We too have been struggling with the slow download() performance on attachments. It has become more than a nuisance as our customer is now hitting timeout issues. The solution proposed by sakurai has drastically reduced the download time.

Our scenario

We have a survey123 survey for field workers to use on site visits. They can take up to 50 photos for a visit. The current highest our customer has uploaded is 30 photos, so the max hasn't been tested and they are already hitting timeout errors for 30 photos. A note, our first attempt at solving the problem, before understanding the download() step was the problem, was service tuning.

The photos are requested by a custom geoprocessing service on ArcGIS Server that creates PDF reports containing text data pages, photosheet pages, and a map of the site with accompanying points of photo locations. The downloaded image files are all under 500 KB in size and most are down around 250-300 KB. There is very little data being downloaded.

We were using the feature layer > attachments > download() functionality in the ArcGIS API for Python. I believe this is the API resource https://developers.arcgis.com/python/latest/api-reference/arcgis.features.managers.html#arcgis.featu... 

Solution

The report process is now using the requests module to make get requests directly for the attachment images and the download times are way better. I did some timing on different environments (local computer and servers) with different tools (Pro, Jupyter Notebook) and the completion time for downloading the 30 photos decreased about 70-80 percent. 

Taking sakurai's code above and tweaking it slightly for our purpose we roughly have this design

survey_records_item_id = "xyzxy"
survey_records_item = gis.content.get(survey_records_item_id)

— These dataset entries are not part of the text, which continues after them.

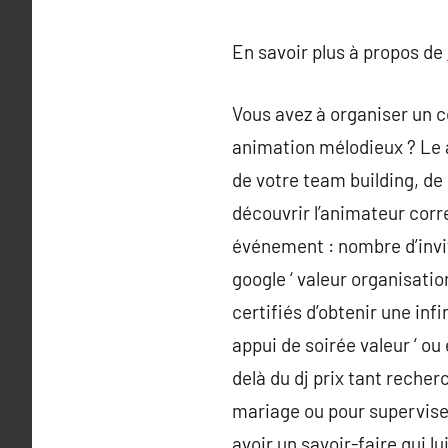
En savoir plus à propos de
Vous avez à organiser un 
animation mélodieux ? Le a
de votre team building, de
découvrir l’animateur corre
événement : nombre d’invit
google ‘ valeur organisatio
certifiés d’obtenir une inf
appui de soirée valeur ‘ ou
delà du dj prix tant recher
mariage ou pour supervise
avoir un savoir-faire qui l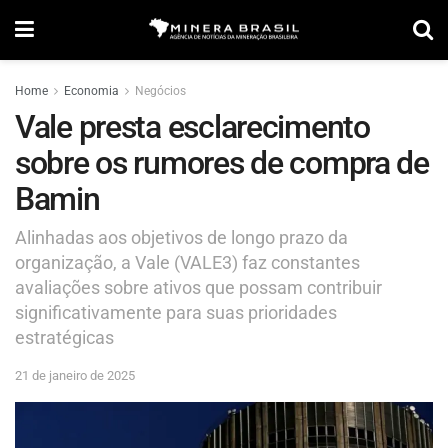
Home
Economia
Negócios
Vale presta esclarecimento
sobre os rumores de compra de
Bamin
Alinhadas aos objetivos de longo prazo da
organização, a Vale (VALE3) faz constantes
avaliações sobre ativos que possam contribuir
significativamente para suas prioridades
estratégicas
21 de janeiro de 2025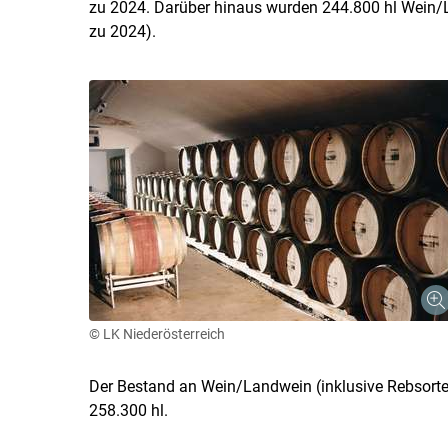
zu 2024. Darüber hinaus wurden 244.800 hl Wein/L
zu 2024).
© LK Niederösterreich
Der Bestand an Wein/Landwein (inklusive Rebsort
258.300 hl.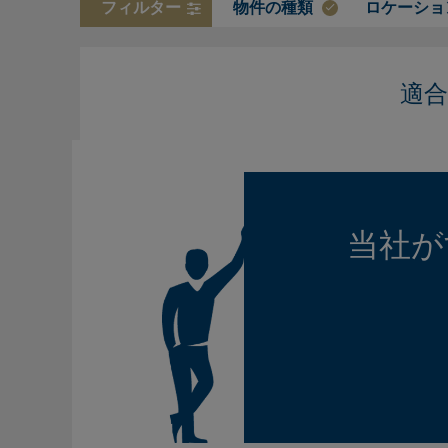
フィルター
物件の種類
ロケーショ
適
当社が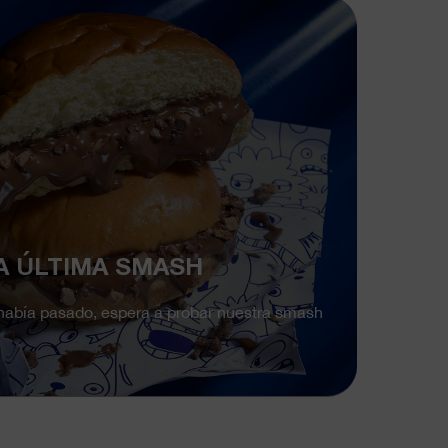
LA ÚLTIMA SMASH
 había pasado, espera a probar nuestra smash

feature_layer_0 = survey_records_item.layers[0]  # survey records
feature_layer_1 = survey_records_item.layers[1]  # photos

example_survey_globalid = "xyzxy"
relevant_photos_sdf = survey_photos_sdf.query(f"parentglobalid == '{example_survey_globalid}'")

for oid in relevant_photos_sdf["objectid"].tolist():
    attachments = feature_layer_1.attachments.get_list(oid=oid)
    for attachment in attachments:
        attachmentUrl = "{0}/{1}/attachments/{2}".format(feature_layer_1.url, oid, attachment["id"])
        response = requests.get(attachmentUrl, params={"token": gis._con.token})
        attachment_path = os.path.join(r'./xyzx', attachment["name"])
        with open(attachment_path, 'wb') as save_file:
			save_file.write(response.content)

One final thought, I have not encountered any thrown exceptions yet but am monitoring for them to improve the code with some exception handling.